Given a collection $\{\{N_i(t): t\geqslant 0\} : 1\leqslant i\leqslant m\}$ of mutually independent Poisson processes with respective rates $\lambda_i$, $1\leqslant i\leqslant m$, show that the superposition
$$ N(t) = \sum_{i=1}^m N_i(t) $$ is itself a Poisson process with rate $\sum_{i=1}^m \lambda_i$.
On
The desired result can be proven by invoking the Probability Generating Function (PGF) of a Poisson-distributed random variable (RV), and appealing to the following results:
$$ \Phi_{\sum_{k=1}^N X_k}(t) = \Pi_{n=1}^{N} \Phi_{X_n}(t) $$
A sketch of a proof of the desired result goes as follows:
Let $Po(\lambda; n) = \frac{e^{-\lambda} \lambda^n}{n!}$, where $\lambda$ is called the rate of the poisson process.
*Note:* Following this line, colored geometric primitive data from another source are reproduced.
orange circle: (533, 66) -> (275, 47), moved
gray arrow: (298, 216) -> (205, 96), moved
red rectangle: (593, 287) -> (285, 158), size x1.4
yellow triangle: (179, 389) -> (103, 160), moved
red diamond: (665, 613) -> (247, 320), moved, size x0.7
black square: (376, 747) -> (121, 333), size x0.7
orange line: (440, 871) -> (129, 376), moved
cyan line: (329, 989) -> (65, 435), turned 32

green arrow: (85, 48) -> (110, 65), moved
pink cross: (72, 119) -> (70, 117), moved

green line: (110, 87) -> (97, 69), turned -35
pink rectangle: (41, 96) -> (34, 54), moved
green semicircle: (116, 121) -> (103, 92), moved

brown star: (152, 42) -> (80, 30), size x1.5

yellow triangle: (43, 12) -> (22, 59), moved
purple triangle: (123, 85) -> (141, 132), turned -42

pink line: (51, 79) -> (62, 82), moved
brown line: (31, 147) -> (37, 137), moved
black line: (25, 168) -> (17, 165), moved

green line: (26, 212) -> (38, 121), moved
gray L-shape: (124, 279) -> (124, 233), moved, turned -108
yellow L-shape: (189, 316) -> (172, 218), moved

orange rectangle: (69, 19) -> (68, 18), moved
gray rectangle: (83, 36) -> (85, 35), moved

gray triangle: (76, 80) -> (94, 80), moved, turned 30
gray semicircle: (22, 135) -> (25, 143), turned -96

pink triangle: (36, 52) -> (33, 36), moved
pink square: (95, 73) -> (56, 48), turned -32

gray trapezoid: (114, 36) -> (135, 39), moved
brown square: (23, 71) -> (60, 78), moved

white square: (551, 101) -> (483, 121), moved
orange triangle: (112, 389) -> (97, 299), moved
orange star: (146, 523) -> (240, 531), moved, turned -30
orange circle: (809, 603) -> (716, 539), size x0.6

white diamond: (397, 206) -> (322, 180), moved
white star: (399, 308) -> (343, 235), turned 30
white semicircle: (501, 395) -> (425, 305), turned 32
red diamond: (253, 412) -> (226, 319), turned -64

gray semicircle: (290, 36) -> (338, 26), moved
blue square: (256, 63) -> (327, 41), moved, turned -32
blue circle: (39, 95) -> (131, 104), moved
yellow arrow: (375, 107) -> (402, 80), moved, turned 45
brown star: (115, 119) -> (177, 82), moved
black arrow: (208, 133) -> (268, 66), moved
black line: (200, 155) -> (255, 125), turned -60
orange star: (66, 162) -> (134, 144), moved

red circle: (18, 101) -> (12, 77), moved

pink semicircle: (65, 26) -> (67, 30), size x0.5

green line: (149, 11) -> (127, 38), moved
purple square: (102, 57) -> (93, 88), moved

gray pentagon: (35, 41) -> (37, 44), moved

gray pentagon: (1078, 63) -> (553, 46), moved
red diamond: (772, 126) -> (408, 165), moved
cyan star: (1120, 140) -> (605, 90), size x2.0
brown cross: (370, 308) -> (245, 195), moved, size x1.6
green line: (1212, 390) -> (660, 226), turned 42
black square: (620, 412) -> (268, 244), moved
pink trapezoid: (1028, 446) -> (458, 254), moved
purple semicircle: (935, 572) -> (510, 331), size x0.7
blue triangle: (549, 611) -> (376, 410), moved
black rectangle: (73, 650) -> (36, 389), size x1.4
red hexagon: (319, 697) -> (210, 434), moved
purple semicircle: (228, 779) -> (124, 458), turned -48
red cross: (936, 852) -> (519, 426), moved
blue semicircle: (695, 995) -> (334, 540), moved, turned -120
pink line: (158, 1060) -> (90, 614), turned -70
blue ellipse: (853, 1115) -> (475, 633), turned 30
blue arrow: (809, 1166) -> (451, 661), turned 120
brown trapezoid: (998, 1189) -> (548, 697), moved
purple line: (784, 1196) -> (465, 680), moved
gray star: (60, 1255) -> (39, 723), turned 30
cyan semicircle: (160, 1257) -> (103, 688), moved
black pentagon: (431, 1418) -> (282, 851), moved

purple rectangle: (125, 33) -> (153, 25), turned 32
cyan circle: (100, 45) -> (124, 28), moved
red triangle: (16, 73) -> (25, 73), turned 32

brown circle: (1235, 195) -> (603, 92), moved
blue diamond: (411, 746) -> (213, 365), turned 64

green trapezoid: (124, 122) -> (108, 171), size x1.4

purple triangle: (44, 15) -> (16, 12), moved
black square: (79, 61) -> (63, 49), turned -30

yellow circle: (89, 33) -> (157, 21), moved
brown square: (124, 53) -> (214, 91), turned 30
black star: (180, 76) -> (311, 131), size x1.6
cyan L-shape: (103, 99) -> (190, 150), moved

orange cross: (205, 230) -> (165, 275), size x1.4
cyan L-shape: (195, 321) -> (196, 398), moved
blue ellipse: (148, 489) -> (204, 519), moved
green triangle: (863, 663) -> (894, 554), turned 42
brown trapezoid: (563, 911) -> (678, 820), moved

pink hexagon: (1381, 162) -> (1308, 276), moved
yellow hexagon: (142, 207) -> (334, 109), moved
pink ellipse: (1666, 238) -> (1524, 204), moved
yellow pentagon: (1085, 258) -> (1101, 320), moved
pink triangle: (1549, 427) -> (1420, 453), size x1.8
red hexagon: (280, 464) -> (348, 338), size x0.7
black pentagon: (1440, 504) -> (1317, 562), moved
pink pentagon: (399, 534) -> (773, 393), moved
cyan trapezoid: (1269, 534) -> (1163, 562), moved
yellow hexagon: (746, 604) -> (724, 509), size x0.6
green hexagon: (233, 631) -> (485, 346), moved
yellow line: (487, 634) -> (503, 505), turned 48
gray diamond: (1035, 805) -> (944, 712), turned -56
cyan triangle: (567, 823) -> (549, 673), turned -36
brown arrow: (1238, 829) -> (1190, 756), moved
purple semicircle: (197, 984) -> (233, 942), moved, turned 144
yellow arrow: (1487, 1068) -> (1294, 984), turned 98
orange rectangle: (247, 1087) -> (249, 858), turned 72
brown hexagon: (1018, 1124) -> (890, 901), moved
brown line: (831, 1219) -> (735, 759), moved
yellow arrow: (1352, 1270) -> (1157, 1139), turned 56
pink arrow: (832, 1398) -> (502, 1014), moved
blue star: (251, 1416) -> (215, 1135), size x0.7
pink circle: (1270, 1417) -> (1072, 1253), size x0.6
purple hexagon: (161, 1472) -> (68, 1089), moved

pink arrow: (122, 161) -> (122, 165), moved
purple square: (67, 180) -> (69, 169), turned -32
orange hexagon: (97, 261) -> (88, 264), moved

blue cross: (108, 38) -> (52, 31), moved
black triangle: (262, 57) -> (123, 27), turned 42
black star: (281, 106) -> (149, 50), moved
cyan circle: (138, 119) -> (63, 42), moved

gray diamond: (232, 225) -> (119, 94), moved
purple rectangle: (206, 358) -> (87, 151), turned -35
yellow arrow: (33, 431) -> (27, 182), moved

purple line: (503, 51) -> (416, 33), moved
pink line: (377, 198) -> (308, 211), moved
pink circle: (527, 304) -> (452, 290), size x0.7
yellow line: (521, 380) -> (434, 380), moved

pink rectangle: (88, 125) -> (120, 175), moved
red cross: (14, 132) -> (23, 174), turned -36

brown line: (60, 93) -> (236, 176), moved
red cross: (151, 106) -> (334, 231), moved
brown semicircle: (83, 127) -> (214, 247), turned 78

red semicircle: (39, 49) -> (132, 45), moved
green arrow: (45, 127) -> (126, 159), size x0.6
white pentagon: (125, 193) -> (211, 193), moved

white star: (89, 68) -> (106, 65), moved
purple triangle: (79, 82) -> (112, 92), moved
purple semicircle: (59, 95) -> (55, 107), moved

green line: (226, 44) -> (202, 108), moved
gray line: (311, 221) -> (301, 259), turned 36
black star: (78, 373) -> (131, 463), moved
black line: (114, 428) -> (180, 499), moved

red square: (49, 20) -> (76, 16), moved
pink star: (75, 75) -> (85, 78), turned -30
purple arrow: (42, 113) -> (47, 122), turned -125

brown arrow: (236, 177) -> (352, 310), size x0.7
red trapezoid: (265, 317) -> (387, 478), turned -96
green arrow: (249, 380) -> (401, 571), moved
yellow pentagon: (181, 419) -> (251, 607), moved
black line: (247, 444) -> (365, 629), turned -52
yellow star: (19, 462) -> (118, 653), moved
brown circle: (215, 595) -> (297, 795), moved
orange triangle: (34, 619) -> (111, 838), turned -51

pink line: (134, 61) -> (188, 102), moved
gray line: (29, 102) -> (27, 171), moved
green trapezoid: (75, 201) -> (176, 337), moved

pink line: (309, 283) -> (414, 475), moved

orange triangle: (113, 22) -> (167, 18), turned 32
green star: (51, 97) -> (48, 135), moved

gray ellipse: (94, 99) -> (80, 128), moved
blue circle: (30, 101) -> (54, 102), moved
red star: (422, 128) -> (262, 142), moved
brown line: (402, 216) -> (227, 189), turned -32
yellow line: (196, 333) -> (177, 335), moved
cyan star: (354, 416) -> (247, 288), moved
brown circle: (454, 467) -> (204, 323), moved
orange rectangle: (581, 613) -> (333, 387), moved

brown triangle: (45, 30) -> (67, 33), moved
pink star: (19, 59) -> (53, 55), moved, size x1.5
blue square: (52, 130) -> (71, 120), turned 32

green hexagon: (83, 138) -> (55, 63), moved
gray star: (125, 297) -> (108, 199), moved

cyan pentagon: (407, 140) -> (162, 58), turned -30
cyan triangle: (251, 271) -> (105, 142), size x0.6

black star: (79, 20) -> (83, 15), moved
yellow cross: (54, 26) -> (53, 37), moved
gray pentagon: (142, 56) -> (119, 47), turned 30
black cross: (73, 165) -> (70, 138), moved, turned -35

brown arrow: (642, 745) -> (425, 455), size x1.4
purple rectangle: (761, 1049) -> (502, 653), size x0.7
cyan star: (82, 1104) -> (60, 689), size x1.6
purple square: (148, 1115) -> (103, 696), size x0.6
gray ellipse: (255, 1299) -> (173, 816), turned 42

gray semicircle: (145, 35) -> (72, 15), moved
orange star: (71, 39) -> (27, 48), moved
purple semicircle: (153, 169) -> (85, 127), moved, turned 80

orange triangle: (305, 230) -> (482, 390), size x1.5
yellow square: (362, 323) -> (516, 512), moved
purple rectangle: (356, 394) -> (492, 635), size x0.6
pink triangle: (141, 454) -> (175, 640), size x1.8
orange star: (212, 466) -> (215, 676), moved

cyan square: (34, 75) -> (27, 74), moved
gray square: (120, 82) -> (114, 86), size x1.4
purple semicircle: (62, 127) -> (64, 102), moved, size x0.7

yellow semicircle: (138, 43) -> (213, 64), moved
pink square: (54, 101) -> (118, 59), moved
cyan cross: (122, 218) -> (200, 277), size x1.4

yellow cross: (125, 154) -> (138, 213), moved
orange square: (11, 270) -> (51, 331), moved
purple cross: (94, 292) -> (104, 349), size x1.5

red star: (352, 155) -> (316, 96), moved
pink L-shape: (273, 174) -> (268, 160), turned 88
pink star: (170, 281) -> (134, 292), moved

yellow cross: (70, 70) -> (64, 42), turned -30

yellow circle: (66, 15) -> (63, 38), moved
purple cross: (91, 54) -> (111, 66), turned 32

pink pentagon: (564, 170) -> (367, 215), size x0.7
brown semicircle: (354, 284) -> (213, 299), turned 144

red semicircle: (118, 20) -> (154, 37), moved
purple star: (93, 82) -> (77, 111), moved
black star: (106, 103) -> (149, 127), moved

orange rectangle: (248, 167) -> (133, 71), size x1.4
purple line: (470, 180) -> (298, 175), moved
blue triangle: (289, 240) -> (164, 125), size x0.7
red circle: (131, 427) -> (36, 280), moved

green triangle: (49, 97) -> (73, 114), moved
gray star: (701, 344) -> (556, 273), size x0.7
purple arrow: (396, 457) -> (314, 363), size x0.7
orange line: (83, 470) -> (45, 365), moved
If $X \sim Po(\lambda; n)$, then it is easy to show that the PGF for $X$ is given by
$$\Phi_X(t) = e^{-\lambda} e^{\lambda t}.$$
Let $X_k \sim Po(\lambda_k; n)\,\, \forall\, k \in \{1, 2, ..., N\}.$ Then, by result 1, the PGF for the RV $S = \sum_{k=1}^N X_k$ is given by:
\begin{align} \Phi_S(t) &= \Pi_{n=1}^N e^{-\lambda_k} e^{\lambda_k t} \\ &= e^{-\sum_{k=1}^N \lambda_k} e^{(\sum_{k=1}^N \lambda_k) t}, \end{align}
the final expression manifestly being the PGF for an RV following the distribution $Po(\sum_{k=1}^N \lambda_k; n).$
Let $\{N_1(t):t\geqslant0\}$ and $\{N_2(t):t\geqslant0\}$ be two independent Poisson processes with rates $\lambda_1$ and $\lambda_2$, respectively Let $N(t)=N_1(t)+N_2(t)$. Clearly \begin{align} \mathbb P(N(0)=0) &= \mathbb P(\{N_1(0)=0\}\cap \{N_2(0)=0\})\\ &= \mathbb P(N_1(0)=0)\mathbb P(N_2(0)=0)\\ &=0\cdot0\\ &=0. \end{align} Given times $0\leqslant t_1 \leq t_2 \leq \cdots \leq t_m$, the corresponding increments of $N_1$ and $N_2$ \begin{align} &N_1(t_1), N_1(t_2)-N_1(t_1),\ldots N_1(t_m)-N_1(t_{m-1})\\ &N_2(t_1), N_2(t_2)-N_2(t_1),\ldots N_2(t_m)-N_2(t_{m-1})\\ \end{align} are mutually independent, and hence the increments of $N$ $$ N(t_1), N(t_2)-N_1(t_1),\ldots N(t_m)-N(t_{m-1}) $$ are as well. Moreover, for each $2\leqslant j\leqslant m$, \begin{align} N_1(t_j)-N_1(t_{j-1}) &\sim\mathsf{Pois}(\lambda_1(t_j-t_{j-1}))\text{ and }\\ N_2(t_j)-N_2(t_{j-1}) &\sim\mathsf{Pois}(\lambda_2(t_j-t_{j-1})), \end{align} and hence \begin{align} N(t_j)-N(t_{j-1}) &= N_1(t_j)+N_2(t_j) - N_1(t_{j-1})+N_2(t_{j-1})\\ &= (N_1(t_j) - N_1(t_{j-1}) )+ (N_2(t_j) - N_2(t_{j-1}) )\\ &\sim \mathsf{Pois}((\lambda_1+\lambda_2)(t_j-t_{j-1})). \end{align} It follows that $\{N(t):t\geqslant 0\}$ is a Poisson processs with rate $\lambda_1+\lambda_2$, and by induction, the result holds the for the superposition of any finite collection of independent Poisson processes.